Staber Philipp B, Brezinschek Ruth, Linkesch Werner, Sill Heinz, Neumeister Peter
Division of Hematology, Dept. of Internal Medicine, Karl Franzens University Graz, Austria.
Haematologica. 2003 Aug;88(8):ECR29.
We report a chronic myeloid leukemia (CML) patient in chronic phase (CP) who developed blast crisis (BC) under imatinib mesylate administered in a dose reduced and non-continuous fashion because of hematologic intolerance. The patient underwent nonmyeloablative stem-cell transplant from a matched unrelated donor, but failed to achieve full donor chimerism and antileukemic response resulting in persistence of advanced disease. Complete hematologic, cytogenetic and molecular responses were attained 5 weeks after readministration of regularly dosed imatinib and two-step nested RT-PCR confirmed molecular remission throughout a 6 month follow-up period. This is the first case demonstrating that imatinib mesylate is a highly effective and safe treatment option to induce durable molecular remission in patients with CML who remain in myeloid blast crisis after nonmyeloablative allogeneic stem-cell transplantation.

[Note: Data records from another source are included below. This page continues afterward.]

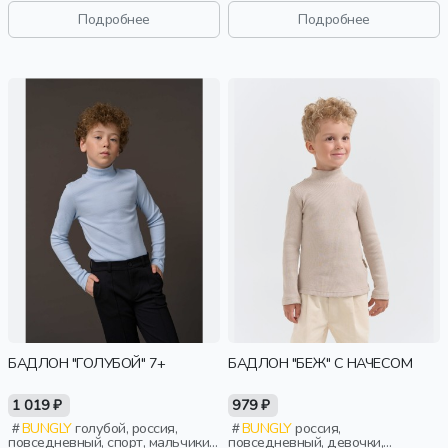
малыши, дошкольники, дети
школьники, подростки, дети
Подробнее
Подробнее
БАДЛОН "ГОЛУБОЙ" 7+
БАДЛОН "БЕЖ" С НАЧЕСОМ
1 019 ₽
979 ₽
BUNGLY
голубой, россия,
BUNGLY
россия,
повседневный, спорт, мальчики,
повседневный, девочки,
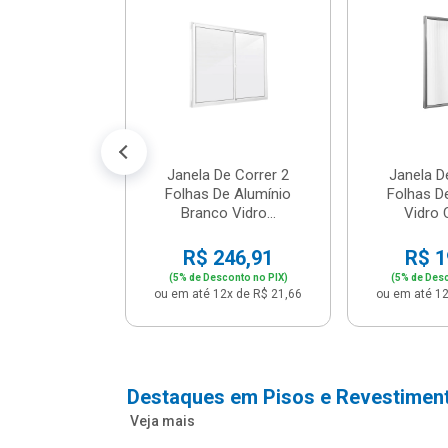
m Branco -
04 - P...
147,16
conto no PIX)
2x de R$ 12,91
Janela De Correr 2
Janela D
Folhas De Alumínio
Folhas D
Branco Vidro...
Vidro C
R$ 246,91
R$ 1
(5% de Desconto no PIX)
(5% de Desc
ou em até 12x de R$ 21,66
ou em até 12
Destaques em Pisos e Revestimen
Veja mais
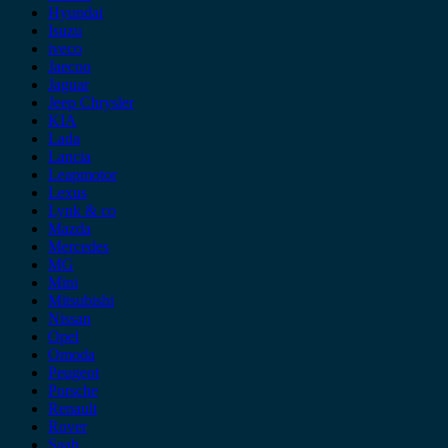
Hyundai
Isuzu
iveco
Jaecoo
Jaguar
Jeep Chrysler
KIA
Lada
Lancia
Leapmotor
Lexus
Lynk & co
Mazda
Mercedes
MG
Mini
Mitsubishi
Nissan
Opel
Omoda
Peugeot
Porsche
Renault
Rover
Saab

我们报告了1例慢性期慢性髓性白血病(CML)患者,该患者因血液学不耐受而以减量和不连续方式服用甲磺酸伊马替尼,随后发生了急变期(BC)。该患者接受了来自匹配无关供者的非清髓性干细胞移植,但未能实现完全供者嵌合和抗白血病反应,导致进展期疾病持续存在。在重新给予常规剂量的伊马替尼5周后,实现了完全血液学、细胞遗传学和分子反应,两步巢式逆转录聚合酶链反应(RT-PCR)证实在6个月的随访期内一直处于分子缓解状态。这是首例表明甲磺酸伊马替尼是一种高效且安全的治疗选择,可诱导非清髓性异基因干细胞移植后仍处于髓系急变期的CML患者实现持久分子缓解的病例。